• _RECORDS TO USE_
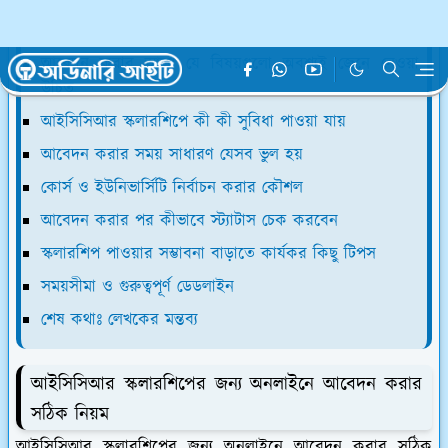
আইসিসিআর স্কলারশিপের মূল উদ্দেশ্য কি
আবেদন করার আগে যে বিষয়গুলো অবশ্যই জেনে নেওয়া
উচিত
আইসিসিআর স্কলারশিপে কী কী সুবিধা পাওয়া যায়
আবেদন করার সময় সাধারণ যেসব ভুল হয়
কোর্স ও ইউনিভার্সিটি নির্বাচন করার কৌশল
আবেদন করার পর কীভাবে স্ট্যাটাস চেক করবেন
স্কলারশিপ পাওয়ার সম্ভাবনা বাড়াতে কার্যকর কিছু টিপস
সময়সীমা ও গুরুত্বপূর্ণ ডেডলাইন
শেষ কথাঃ লেখকের মন্তব্য
আইসিসিআর স্কলারশিপের জন্য অনলাইনে আবেদন করার
সঠিক নিয়ম
আইসিসিআর স্কলারশিপের জন্য অনলাইনে আবেদন করার সঠিক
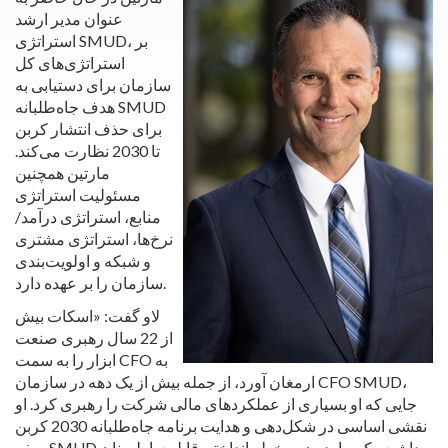
عنوان مدیر ارشد
استراتژی SMUD، بر
استراتژی‌های کل
سازمان برای دستیابی به
هدف جاه‌طلبانه SMUD
برای حذف انتشار کربن
تا 2030 نظارت می‌کند.
مارتین همچنین
مسئولیت استراتژی
منابع، استراتژی درآمد/
نرخ‌ها، استراتژی مشتری
و شبکه و اولویت‌بندی
سازمان را بر عهده دارد.
لاو گفت: «اسکات بیش
از 22 سال رهبری صنعت
ابزار را به سمت CFO به
ارمغان آورد، از جمله بیش از یک دهه در سازمان CFO SMUD،
جایی که او بسیاری از عملکردهای مالی شرکت را رهبری کرد. او
نقشی اساسی در شکل‌دهی و هدایت برنامه جاه‌طلبانه 2030 کربن
صفر SMUD داشت، که ما بدون به خطر انداختن قابلیت اطمینان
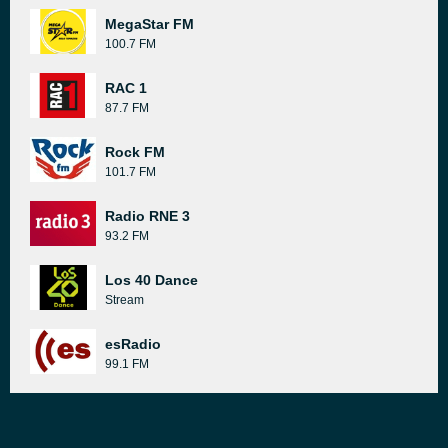
MegaStar FM
100.7 FM
RAC 1
87.7 FM
Rock FM
101.7 FM
Radio RNE 3
93.2 FM
Los 40 Dance
Stream
esRadio
99.1 FM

• _PROBLEM TO WORK ON_
Please return only the lines from the one with "MegaStar FM" through the end of the listing, each exactly as written, first and last included.

• _RESPONSE AREA_
MegaStar FM
100.7 FM
RAC 1
87.7 FM
Rock FM
101.7 FM
Radio RNE 3
93.2 FM
Los 40 Dance
Stream
esRadio
99.1 FM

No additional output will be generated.